---------- RECORDS TO USE

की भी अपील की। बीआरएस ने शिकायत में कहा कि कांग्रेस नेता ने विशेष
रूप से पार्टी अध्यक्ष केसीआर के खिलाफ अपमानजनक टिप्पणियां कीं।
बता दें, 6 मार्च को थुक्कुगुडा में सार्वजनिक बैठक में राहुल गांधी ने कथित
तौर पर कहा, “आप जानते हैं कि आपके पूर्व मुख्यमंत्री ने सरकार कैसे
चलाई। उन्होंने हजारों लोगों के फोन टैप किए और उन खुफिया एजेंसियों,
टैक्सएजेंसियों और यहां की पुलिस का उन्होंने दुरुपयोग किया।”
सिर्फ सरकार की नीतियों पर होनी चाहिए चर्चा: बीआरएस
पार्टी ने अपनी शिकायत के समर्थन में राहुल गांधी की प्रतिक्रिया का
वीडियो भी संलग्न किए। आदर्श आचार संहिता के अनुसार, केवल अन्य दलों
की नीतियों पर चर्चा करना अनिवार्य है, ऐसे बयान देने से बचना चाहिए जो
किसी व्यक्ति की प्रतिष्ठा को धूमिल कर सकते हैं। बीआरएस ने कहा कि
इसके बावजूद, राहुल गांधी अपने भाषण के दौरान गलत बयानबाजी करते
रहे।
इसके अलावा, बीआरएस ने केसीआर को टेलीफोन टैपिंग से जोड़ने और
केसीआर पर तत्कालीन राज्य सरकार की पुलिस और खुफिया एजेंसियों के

--------------------

WHAT THE TASK ASKS. Figure out how many lines of the data hold "आरएस", and answer with the number only.

TASK RESULT. 4